Mes chers collègues, je vais essayer de vous convaincre le plus rapidement possible que la sécurité juridique est au coeur de ce projet de recodification dont nous sommes de chauds partisans. Il est important de remettre cet exercice, qui paraît un peu technique, voire, selon certains, académique, dans la perspective de donner plus de sécurité juridique car c'est la sécurité juridique qui donne du sens au code du travail. Ce droit est au carrefour de la protection des salariés et du développement économique.
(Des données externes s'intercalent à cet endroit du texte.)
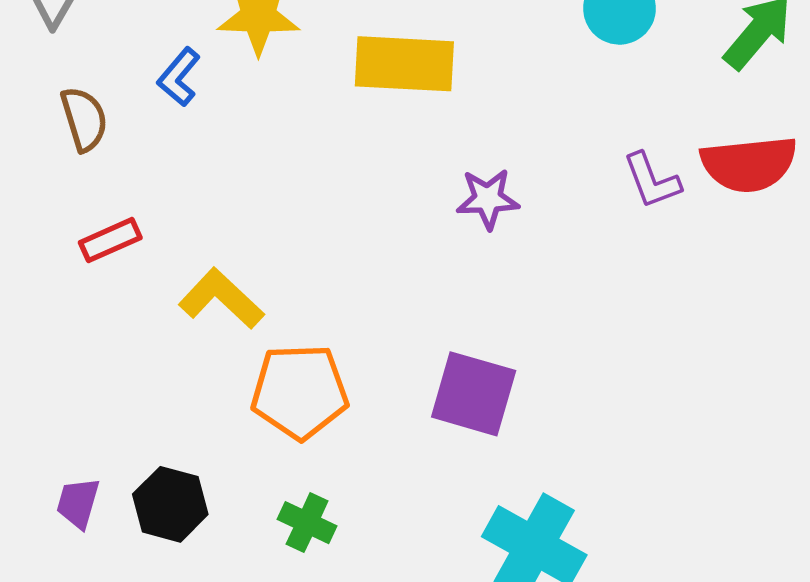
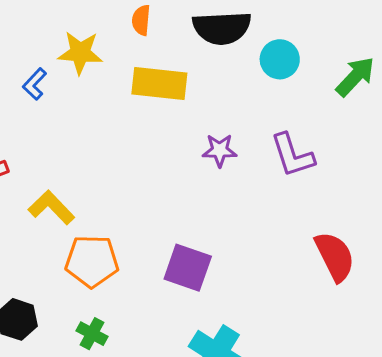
red semicircle: (749, 164) -> (335, 256), moved, turned -114
purple L-shape: (652, 181) -> (292, 155), size x1.4
purple star: (488, 199) -> (220, 150), moved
Le droit du travail est né et s'est développé au croisement de l'efficacité économique et des droits des salariés. Il poursuit en effet deux missions essentielles : protéger le salarié placé dans une situation de subordination juridique et contribuer à une organisation efficace de l'activité économique des entreprises. Ces deux principes ne sont contradictoires qu'en apparence. La mobilisation effective de l'énergie et de l'intelligence des salariés au service de l'entreprise suppose que ceux-ci soient équitablement traités et voient leurs droits reconnus. A l'inverse, une réglementation trop détaillée de ces droits nuit au développement de l'activité, et donc à l'emploi des salariés que cette réglementation serait censée protéger.
Pour remplir ses missions, le droit du travail doit donc manifester au plus haut point le sens du compromis et de l'équilibre. C'est un droit qui est face à des situations très hétérogènes. C'est un droit de masse et un droit de la vie quotidienne dont les dispositions concernent des millions de salariés et des centaines de milliers d'entreprises, et qui appréhende des situations de fait extrêmement diverses.
Il s'applique dans les toutes petites entreprises comme dans les grands groupes internationaux. Il envisage aussi bien la situation du salarié en CDI à temps complet sur un site de production que celle du salarié travaillant à domicile ou du saisonnier alternant périodes d'activité et d'inactivité. En outre, chaque innovation, chaque modification doit, pour produire son plein effet, être connue et surtout comprise par ce très grand nombre d'acteurs dont il appelle à modifier les comportements.
De ces constats découle à l'évidence un impératif : il faut rendre ce droit accessible et lisible. La cohérence et la simplicité du droit du travail nécessitent donc un effort collectif, vigilant et opiniâtre. Or, de l'aveu de tous les acteurs, comme l'a démontré tout à l'heure M. le ministre, qu'il s'agisse des salariés, des entreprises, des partenaires sociaux, de l'administration ou des juges, le droit du travail est perçu aujourd'hui comme difficilement compréhensible, ce que d'ailleurs nul ne conteste, …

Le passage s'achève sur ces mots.